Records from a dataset

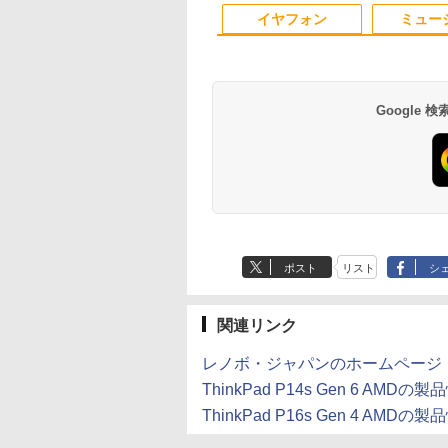
10
1
2
PS5/Switch/PC/Mac
保証
ミングpc Ryzen
Win11【中古ノートパ
すめ ハイコスパ 綺麗
パソコンモニター 新品
MicrosoftOffice2024
イヤフォン
ミュー
応 Ingnok yn02b
c minipc office
ソコン 中古パソコン
Zen3
可 Windows11 送料
 LPDDR5
中古PC】税込送料無料
料 持ち運び便利
0MT/s
あす楽対応 即日発送
Google
グダム BOXセット
【 限定生産・特典つき
【予約商品】嘘喰い コ
【3千円以上送料無
馬陽防衛戦・山陽攻
】YUZURU2027 羽生
ミック 全巻セット（全
日本の歴史 角川まん
 （ヤングジャンプ
結弦カレンダー壁掛け
49巻セット・完結）迫
学習シリーズ 16巻+
ックス） [ 原 泰久
版 [ 能登 直 ]
稔雄 「透明カバー付」
巻5冊定番セット 21
295
￥5,170
￥23,080
￥23,760
セット／山本博文
Anker Soundcore
BRUCE WAYNE feat.
by Amazon 天然水
薬屋のひとりごと 17
Anker Soundcore
BRUCE WAYNE feat
【Amazon.co.jp限
異世界居酒屋「の
P40i オフホワイト
Flo Milli, ATL Jacob
ラベルレス 500ml
巻 (デジタル版ビッグ
P31i ブラック
Flo Milli, ATL Jacob
定】 い・ろ・は・す
ぶ」(22) (角川コミッ
[Explicit]
×24本 富士山の天然
ガンガンコミックス)
[Explicit]
2L PET ラベルレス
クス・エース)
￥7,990
￥5,990
ポスト
リスト
シ
水 バナジウム含有 水
×8本
￥250
￥1,380
￥770
￥250
￥1,112
￥832
ミネラルウォーター
ペットボトル 静岡県
産 500ミリリットル
関連リンク
(Smart Basic)
レノボ・ジャパンのホームページ
ThinkPad P14s Gen 6 AMDの
ThinkPad P16s Gen 4 AMDの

_WHAT YOU NEED TO DO_
Extract all the data above exactly, excluding every picture.

_TASK OUTPUT_
10
1
2
PS5/Switch/PC/Mac
保証
ミングpc Ryzen
Win11【中古ノートパ
すめ ハイコスパ 綺麗
パソコンモニター 新品
MicrosoftOffice2024
イヤフォン
ミュー
応 Ingnok yn02b
c minipc office
ソコン 中古パソコン
Zen3
可 Windows11 送料
 LPDDR5
中古PC】税込送料無料
料 持ち運び便利
0MT/s
あす楽対応 即日発送
Google
グダム BOXセット
【 限定生産・特典つき
【予約商品】嘘喰い コ
【3千円以上送料無
馬陽防衛戦・山陽攻
】YUZURU2027 羽生
ミック 全巻セット（全
日本の歴史 角川まん
 （ヤングジャンプ
結弦カレンダー壁掛け
49巻セット・完結）迫
学習シリーズ 16巻+
ックス） [ 原 泰久
版 [ 能登 直 ]
稔雄 「透明カバー付」
巻5冊定番セット 21
295
￥5,170
￥23,080
￥23,760
セット／山本博文
Anker Soundcore
BRUCE WAYNE feat.
by Amazon 天然水
薬屋のひとりごと 17
Anker Soundcore
BRUCE WAYNE feat
【Amazon.co.jp限
異世界居酒屋「の
P40i オフホワイト
Flo Milli, ATL Jacob
ラベルレス 500ml
巻 (デジタル版ビッグ
P31i ブラック
Flo Milli, ATL Jacob
定】 い・ろ・は・す
ぶ」(22) (角川コミッ
[Explicit]
×24本 富士山の天然
ガンガンコミックス)
[Explicit]
2L PET ラベルレス
クス・エース)
￥7,990
￥5,990
ポスト
リスト
シ
水 バナジウム含有 水
×8本
￥250
￥1,380
￥770
￥250
￥1,112
￥832
ミネラルウォーター
ペットボトル 静岡県
産 500ミリリットル
関連リンク
(Smart Basic)
レノボ・ジャパンのホームページ
ThinkPad P14s Gen 6 AMDの
ThinkPad P16s Gen 4 AMDの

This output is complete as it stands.